_Exercise inputs:_
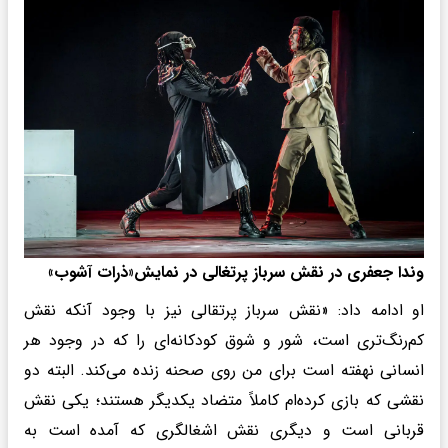
وندا جعفری در نقش سرباز پرتغالی در نمایش«ذرات آشوب»
او ادامه داد: «نقش سرباز پرتقالی نیز با وجود آنکه نقش
کم‌رنگ‌تری است، شور و شوق کودکانه‌ای را که در وجود هر
انسانی نهفته است برای من روی صحنه زنده می‌کند. البته دو
نقشی که بازی کرده‌ام کاملاً متضاد یکدیگر هستند؛ یکی نقش
قربانی است و دیگری نقش اشغالگری که آمده است به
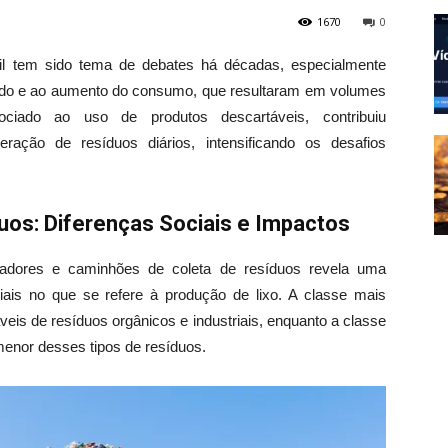
1670
0
sil tem sido tema de debates há décadas, especialmente
ado e ao aumento do consumo, que resultaram em volumes
ciado ao uso de produtos descartáveis, contribuiu
eração de resíduos diários, intensificando os desafios
os: Diferenças Sociais e Impactos
dores e caminhões de coleta de resíduos revela uma
ociais no que se refere à produção de lixo. A classe mais
eis de resíduos orgânicos e industriais, enquanto a classe
enor desses tipos de resíduos.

_Task to carry out:_ Return each line of the data where the word "وجود" appears.

_Result of the exercise:_
او ادامه داد: «نقش سرباز پرتقالی نیز با وجود آنکه نقش
کم‌رنگ‌تری است، شور و شوق کودکانه‌ای را که در وجود هر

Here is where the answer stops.